江晏清盯着他的眼睛,看他不像是在撒谎,缓缓放下戒尺,转头朝里间的房间走去。
“你要去哪?你爷爷在休息!”
怒气冲冲的江晏清快步往前走,直接推开爷爷的房门。老爷子并没在睡觉,而是在看书,江晏清爱看书的习惯,或许就是遗传了爷爷。
“小清来看爷爷?”江云廷笑着合上书,仿佛没看见江晏清瞪圆的双眼,以及她手里那根长长的戒尺。
“你是不是对那孩子做了什么?”
“哪个?你的小女朋友?我还没来得及见她呢,是出什么事了吗?爷爷或许能帮你。”江云廷露出一副皮笑肉不笑的模样,随手把书放在床头柜上。
“爷爷,告诉我。”江晏清终究不敢和爷爷硬碰硬,低下头,隐忍地开口。
“这事我是真不知道。小清,对付你,还不至于动那个无辜的孩子,爷爷没做过。”
江晏清无助地抬起头,最后还是关上门离开。她了解爷爷,但凡做过的事,从来都敢作敢当。

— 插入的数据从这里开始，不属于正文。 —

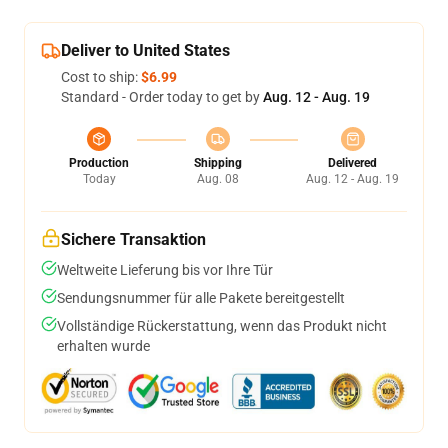
Deliver to United States
Cost to ship:
$6.99
Standard - Order today to get by
Aug. 12 - Aug. 19
Production
Shipping
Delivered
Today
Aug. 08
Aug. 12 - Aug. 19
Sichere Transaktion
Weltweite Lieferung bis vor Ihre Tür
Sendungsnummer für alle Pakete bereitgestellt
Vollständige Rückerstattung, wenn das Produkt nicht
erhalten wurde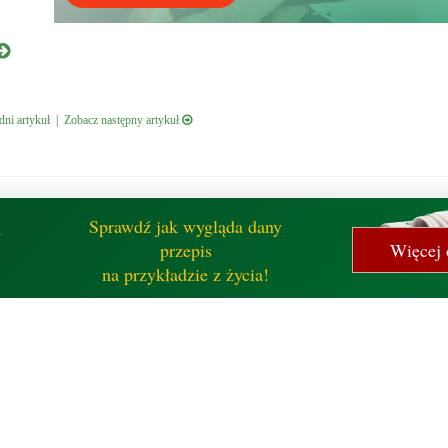
ni artykuł
|
Zobacz następny artykuł
Sprawdź jak wygląda dany
d
przepis
Więcej 
na przykładzie z życia!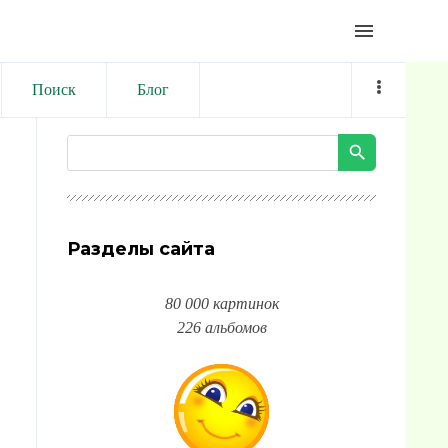
menu
Поиск
Блог
Разделы сайта
80 000 картинок
226 альбомов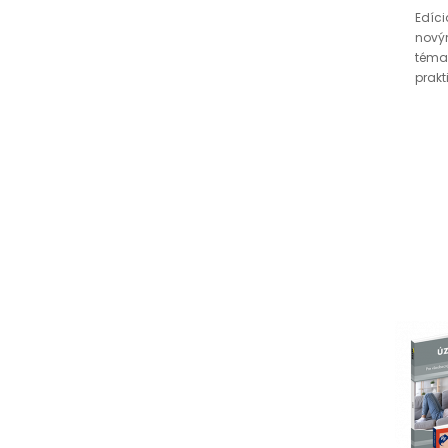
Edíci
novým
téma
prakt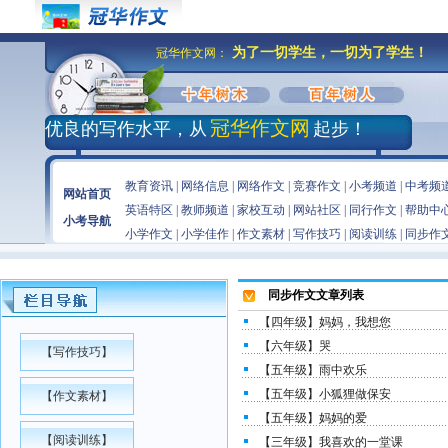
为了一切学生，一切为了学生！
冠华作文网：
冠华作文网
优良的写作水平，从
起步！
教育资讯
|
网络信息
|
网络作文
|
竞赛作文
|
小考频道
|
中考频
网站首页
英语特区
|
教师频道
|
家校互动
|
网站社区
|
同行作文
|
帮助中
小考导航
小学作文
|
小学佳作
|
作文素材
|
写作技巧
|
阅读训练
|
同步作
同步作文文章
列表
【四年级】妈妈，我想您
【六年级】哭
【
写作技巧
】
【五年级】雨中欢乐
【五年级】小狐狸做保安
【
作文素材
】
【五年级】妈妈的爱
【
阅读训练
】
【三年级】我喜欢的一堂课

江云廷并没因江晏清的突然闯入和无礼生气,毕竟江家的确为了一些目的伤害过她,或许小康的事,终究让江晏清耿耿于怀。
一拳打在棉花上,江晏清难得流露出无助的情绪。既然不是江家吓唬左佑,那她为什么要跑?如果是因为那件事,不该当时就走,或许这段时间,她都是在为离开做准备。

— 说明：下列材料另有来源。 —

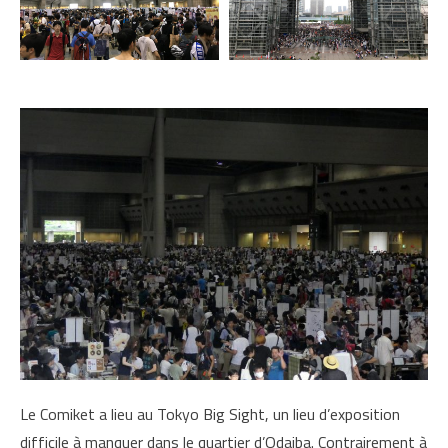
Le Comiket a lieu au Tokyo Big Sight, un lieu d’exposition
difficile à manquer dans le quartier d’Odaiba. Contrairement à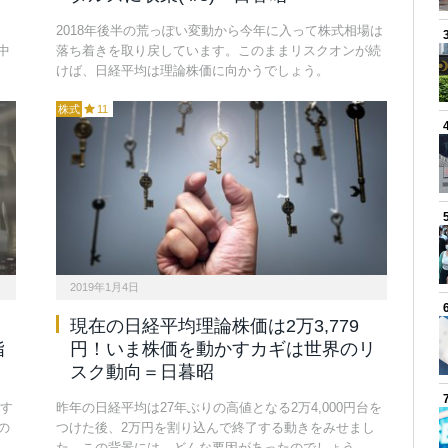
2018年後半の荒っぽい変動から今年に入って株式相場は
中
落ち着きを取り戻しています。このままリスクオンが続
けば、日経平均は理論株価に向かうでしょう。
株式
11
2019年1月4日
現在の日経平均理論株価は2万3,779
指
円！いま株価を動かすカギは世界のリ
スク動向＝日暮昭
です
昨年の日経平均は27年ぶりの高値となる2万4,000円台を
の
つけた後、2万円を割り込んで終了する動きをみせまし
た。この背景には、どんな要因があったのでしょう。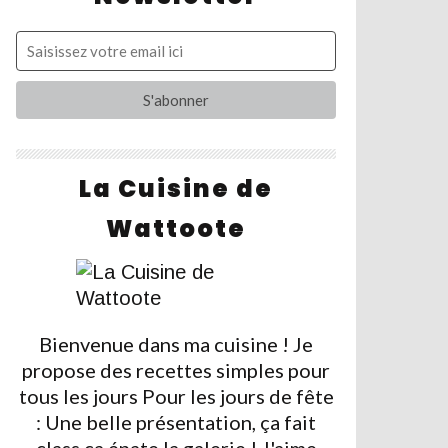
La Cuisine de
Wattoote
Bienvenue dans ma cuisine ! Je
propose des recettes simples pour
tous les jours Pour les jours de fête
: Une belle présentation, ça fait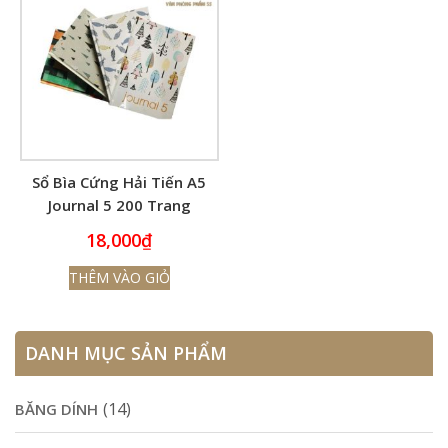
Sổ Bìa Cứng Hải Tiến A5
Journal 5 200 Trang
18,000
₫
THÊM VÀO GIỎ
DANH MỤC SẢN PHẨM
(14)
BĂNG DÍNH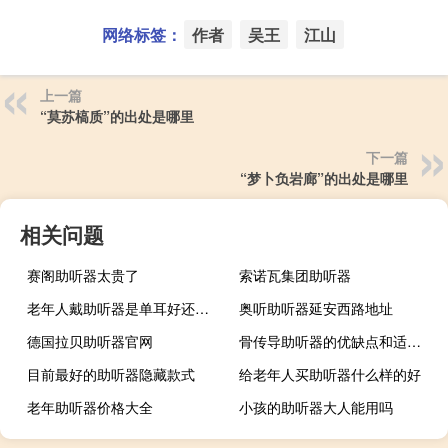
网络标签：
作者
吴王
江山
上一篇
“莫苏槁质”的出处是哪里
下一篇
“梦卜负岩廊”的出处是哪里
相关问题
赛阁助听器太贵了
索诺瓦集团助听器
老年人戴助听器是单耳好还是双耳好
奥听助听器延安西路地址
德国拉贝助听器官网
骨传导助听器的优缺点和适应人群
目前最好的助听器隐藏款式
给老年人买助听器什么样的好
老年助听器价格大全
小孩的助听器大人能用吗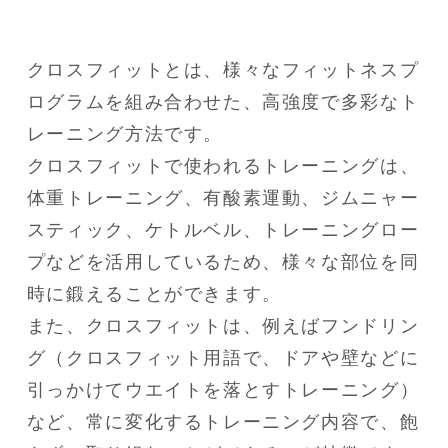
クロスフィットとは、様々なフィットネスプ
ログラムを組み合わせた、高強度で多彩なト
レーニング方法です。

クロスフィットで使われるトレーニングは、
体重トレーニング、有酸素運動、ジムニャー
スティック、ケトルベル、トレーニングロー
プなどを活用しているため、様々な部位を同
時に鍛えることができます。

また、クロスフィットは、例えばフンドリン
グ（クロスフィット用語で、ドアや壁などに
引っかけてウエイトを落とすトレーニング）
など、常に変化するトレーニング内容で、飽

被左瑞拆穿那天,江晏清虽有慌乱,却远不及今日这般无助。这是一种失去控制、伸手抓不住任何东西的空洞感,早已习惯掌控左佑行踪的她,此刻变得狂躁不安。
她漫无目的地开着车,像个漂泊无依的灵魂,最后开到江大,坐在人工湖旁,怔怔地看着湖里的锦鲤争抢食物。
江晏清昏昏沉沉地回到绿洲,躺在那张还残留着一丝左佑气息的床上,攥着小北极熊贴在胸口,整夜睁着眼睛,最后转过头,对着垃圾桶干呕。

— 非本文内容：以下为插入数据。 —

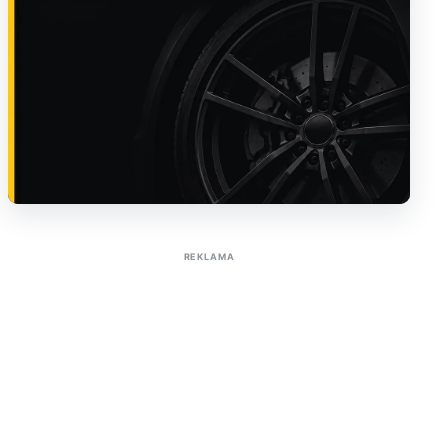
Sužinoti apie reklamą AutoTaktas portale
REKLAMA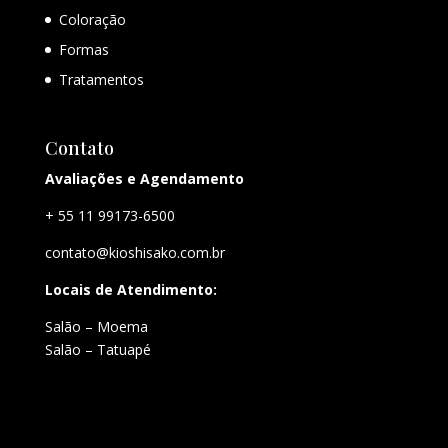
Coloração
Formas
Tratamentos
Contato
Avaliações e Agendamento
+ 55 11 99173-6500
contato@kioshisako.com.br
Locais de Atendimento:
Salão – Moema
Salão – Tatuapé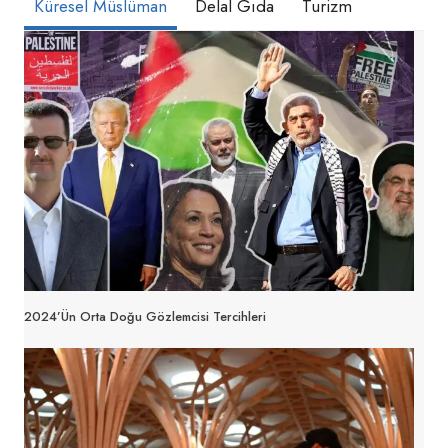
Küresel Müslüman
Delal Gıda
Turizm
2024’ün Orta Doğu Gözlemcisi Tercihleri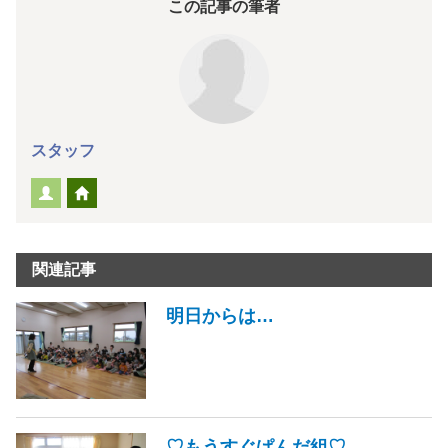
この記事の筆者
スタッフ
関連記事
明日からは…
♡もうすぐぱんだ組♡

抱着马桶吐了一阵后,江晏清走到洗手池前,掬起凉水扑在脸上,看着镜子里的自己,心底涌起一种陌生的恐惧。明知道左佑胆子小,还做那些让她害怕的事,江晏清只觉得自己可笑又可憎。
“喂,江局,这边我都搞定了,您大概几天就能回江城。”
是秘书小陈的电话,一切都和她的计划一样。江晏清原本对即将面对的一切胸有成竹,可左佑这个最不该出变数的人,却彻底打乱了一切。
“好,按计划来。”
挂了电话,江晏清并没回淮城收拾东西,而是去了当初给左佑求平安符的那座庙。她不知道哪炷香更灵验,只想着要买贵一些的。